> _Given information_
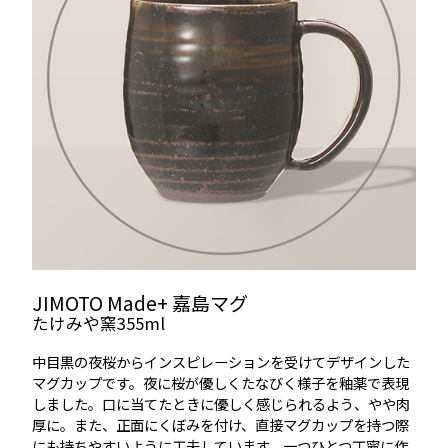
JIMOTO Made+ 嘉島マグ
たけみや窯355ml
中目黒の夜桜からインスピレーションを受けてデザインした
マグカップです。夜に桜が優しくたなびく様子を釉薬で表現
しました。口に当てたときに優しく感じられるよう、やや肉
厚に。また、正面にくぼみを付け、直接マグカップを持つ際
にも持ちやすいように工夫しています。一つひとつ丁寧に作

> _Goal of the exercise_
Reproduce each line, exactly as it appears, from the one that contains "厚に。また、正面にくぼみを付け、直接マグカップを持つ際" through the last line of the records. Add no other lines.

> _Exercise answer_
厚に。また、正面にくぼみを付け、直接マグカップを持つ際
にも持ちやすいように工夫しています。一つひとつ丁寧に作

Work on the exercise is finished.